A Dalhousie alum, Kaylin graduated with her first degree in performing arts in 2019. She spent years working in customer service and hospitality jobs before considering medical school.

Growing up, becoming a physician wasn’t part of the dialogue in Kaylin’s house. Being the first in her family to graduate from high school and attend university was already a point of pride for her loved ones. Graduate school just wasn’t on the horizon. After a lot of research and even more conversations, though, the narrative in Kaylin’s head changed from, “Could I be a doctor?” to, “I’m supposed to be a doctor’.”

More than Money

Kaylin’s family is wildly proud and supportive of her journey to attend Dalhousie Medical School. Without having had experience with the post-secondary system, however, she’s had to figure out how to get student funding on her own.

“We all know life is getting more and more expensive, and every time I buy something I can’t help but add it to the debt running in my head,” says Kaylin.

Receiving student funding has meant more than just vital financial support.

“That funding helps to feed me, house me, and gets me that coffee when I’m working a night shift in the emergency department. But more than that, it’s knowing someone believes in me, that I am supported, and that I belong,” she says.
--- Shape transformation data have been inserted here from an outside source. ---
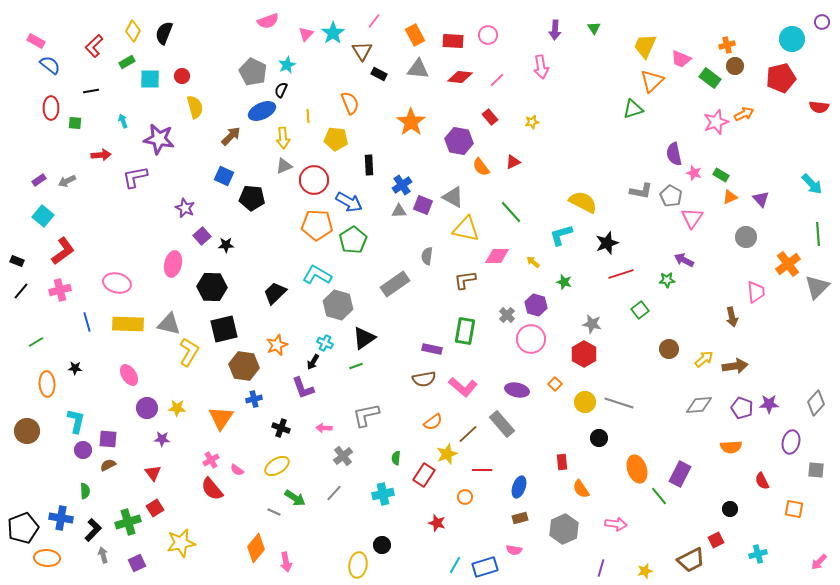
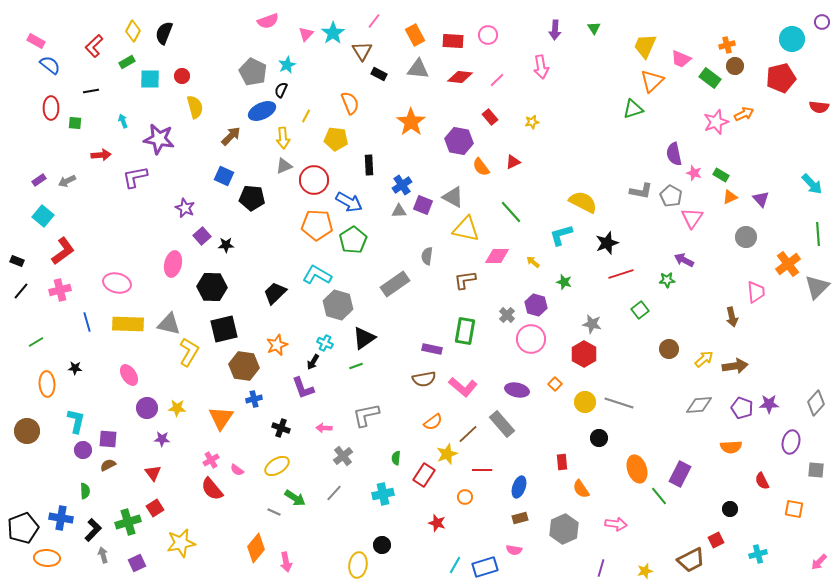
yellow line at (308, 116): moved 2 px left; rotated 32 degrees clockwise
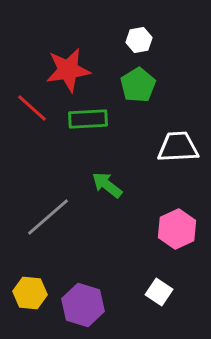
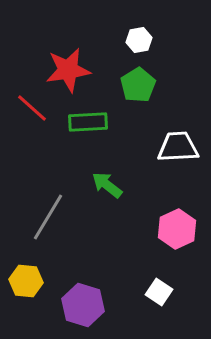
green rectangle: moved 3 px down
gray line: rotated 18 degrees counterclockwise
yellow hexagon: moved 4 px left, 12 px up
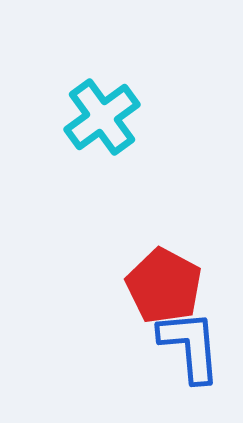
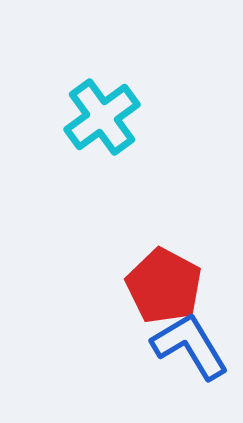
blue L-shape: rotated 26 degrees counterclockwise
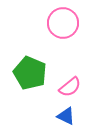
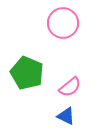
green pentagon: moved 3 px left
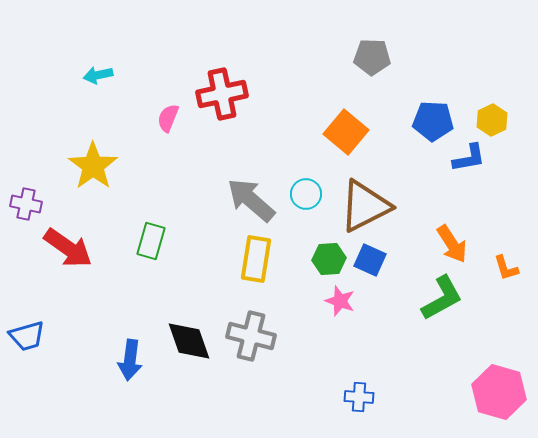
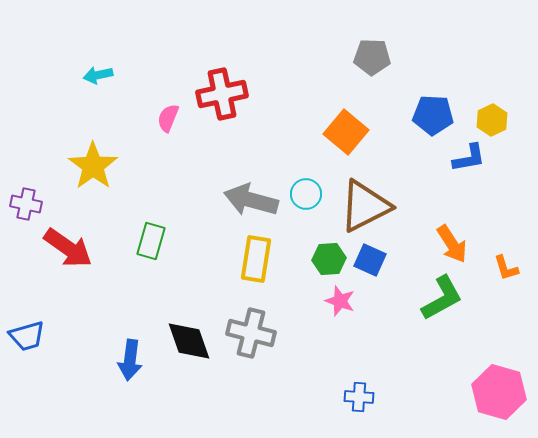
blue pentagon: moved 6 px up
gray arrow: rotated 26 degrees counterclockwise
gray cross: moved 3 px up
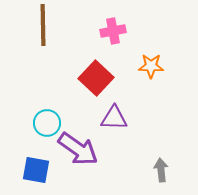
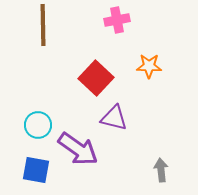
pink cross: moved 4 px right, 11 px up
orange star: moved 2 px left
purple triangle: rotated 12 degrees clockwise
cyan circle: moved 9 px left, 2 px down
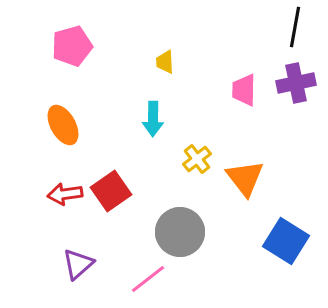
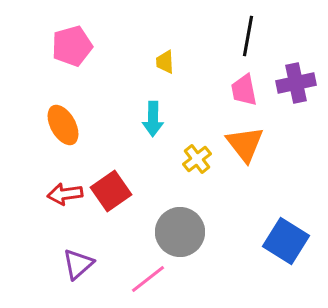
black line: moved 47 px left, 9 px down
pink trapezoid: rotated 12 degrees counterclockwise
orange triangle: moved 34 px up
Student funding has relieved some of the emotional stress for Kaylin, who hopes to practice family medicine in Yarmouth, the central hub of her Indigenous ancestry.

A Barrier to Success

The health care system in Nova Scotia—like regions around the world—is fraught with challenges, including a shortage of qualified providers, long waitlists for services, and an under-representation of equity-deserving groups in health care. Financial barriers to completing a medical degree are one factor contributing to all these issues.

The average medical school graduate amasses more than $160,000 in debt throughout the course of their studies. That debt affects graduates’ decisions concerning what and where they practice.

With the help of Dalhousie’s generous donors, the Faculty of Medicine is committed to supporting medical students, with a focus on those from underrepresented groups and people wanting to practice in rural areas of the Maritimes.

“The study of medicine is daunting, and a large contributor of that is the financial burden,” says Kaylin. “Costs of living are rising, and it becomes a challenge not to worry about the debt waiting on the other side of the Hippocratic Oath when our focus must be on our training. Scholarships and bursaries are an incredible weight off our shoulders.”  

Passionate about education and helping others, Kaylin says she’s dedicated to making donors proud and committed to giving back to her community, just like those who give to support students.

“I’m giving it my all. They bet on the right horse.”